Podziel się ze znajomymi:

O tym, jak działa kolejowy transport międzynarodowy, najlepiej przekonać się w czasie targów Innotrans. Wybrałem się w podróż bezpośrednim pociągiem z Berlina do Amsterdamu tuż po targach. Spostrzeżenia? Także Niemcy nie wypadają najlepiej, jeśli weźmiemy pod uwagę organizację pociągów międzynarodowych.

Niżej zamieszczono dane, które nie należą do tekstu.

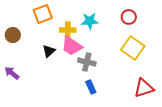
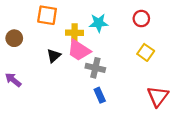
orange square: (43, 14) -> (47, 15), turned 30
yellow square: (133, 48) -> (146, 52), size x0.7
red triangle: (144, 88) -> (158, 96), turned -35

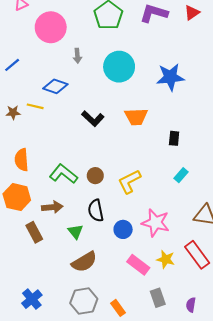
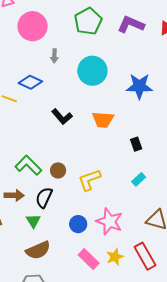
black rectangle: (174, 138) -> (136, 144), turned -32
black semicircle: (96, 211) -> (44, 198), moved, turned 30
yellow star: (166, 259) -> (115, 257), turned 30

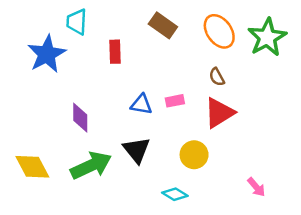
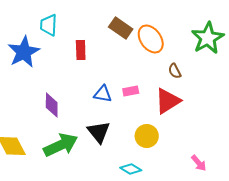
orange ellipse: (219, 31) -> (151, 39), moved
brown semicircle: (217, 77) -> (175, 71), moved

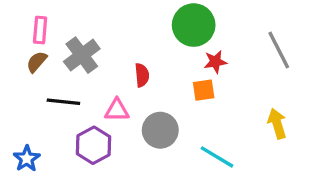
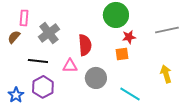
gray line: (279, 50) -> (167, 30), turned -75
brown semicircle: (37, 62) -> (14, 37), moved
red semicircle: (142, 75) -> (85, 45), size x1.5
purple hexagon: (93, 145) -> (43, 87), moved

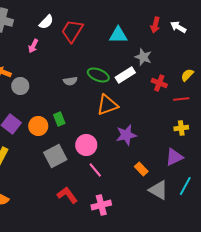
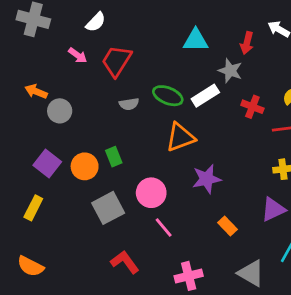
red arrow: (155, 25) -> (247, 43), moved
red trapezoid: (72, 31) -> (117, 61), moved
pink arrow: (33, 46) -> (78, 55), turned -80
gray triangle: (158, 190) -> (251, 273), moved
pink cross: (101, 205) -> (189, 276), moved

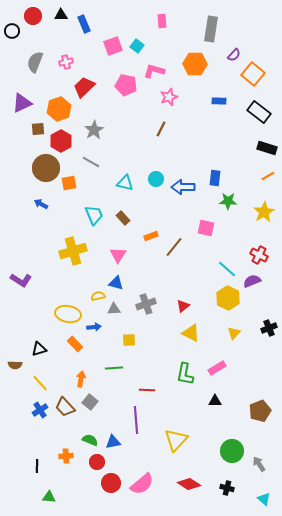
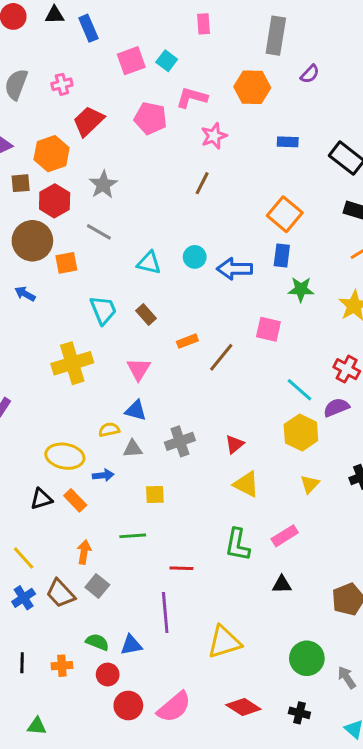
orange square: (253, 74) -> (285, 214), moved
black triangle: (39, 349) -> (41, 499), moved
yellow triangle: (176, 440) -> (224, 642), turned 30
black line: (37, 466) -> (22, 663), moved

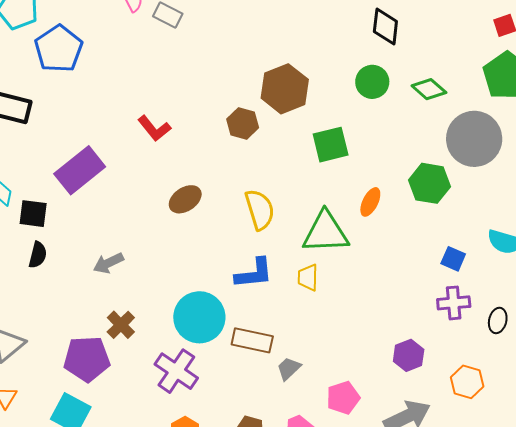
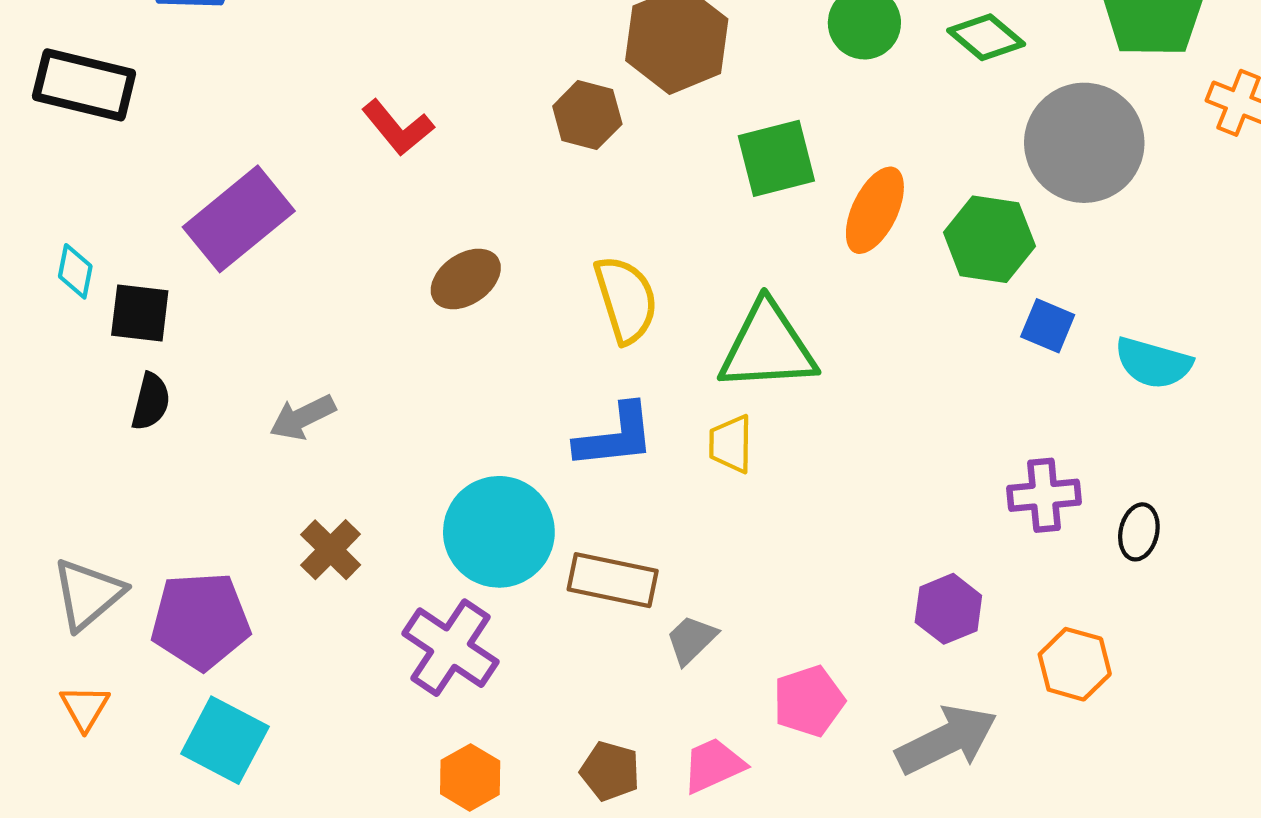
orange ellipse: (370, 202) -> (875, 210), moved, size x1.4
blue square: (453, 259) -> (1048, 326), moved
purple pentagon: (87, 359) -> (201, 621), moved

Bezpośrednich pociągów z Berlina do Amsterdamu jest sześć (dla porównania – pociągów z Warszawy do Berlina jest pięć, ale od grudnia pojawi się szósty). Nie jest to oferta oszałamiająca. Jest jednak alternatywą dla niezwykle drogich lotów. Bilet z Berlina może bowiem kosztować nawet 1600 złotych, podczas, gdy ja, kupując bilet z 40-dniowym wyprzedzeniem, zapłaciłem za niego (z miejscówką) 54 euro, przy czym cena ta objęła także możliwość dojazdu transportem miejskim do głównego berlińskiego dworca i przejazd z Amsterdamu do Hagi pociągiem kolei holenderskich. Finansowo – to bardzo przyzwoita opcja.

Pasażerowie dopisują

Pociąg odjeżdżający o 15:56 z Berlina Głównego (HBF) jest w 70% pełen od momentu odjazdu, mimo że zestawiony jest z aż 8 wagonów. W tym miejscu warto zaznaczyć, że informacja peronowa na tym dworcu działa „on-time”, dokładnie wskazuje miejsce zatrzymania pociągu, a pasażerowie mają jasny pogląd na to, gdzie jest ich wagon. Jakie są te wagony?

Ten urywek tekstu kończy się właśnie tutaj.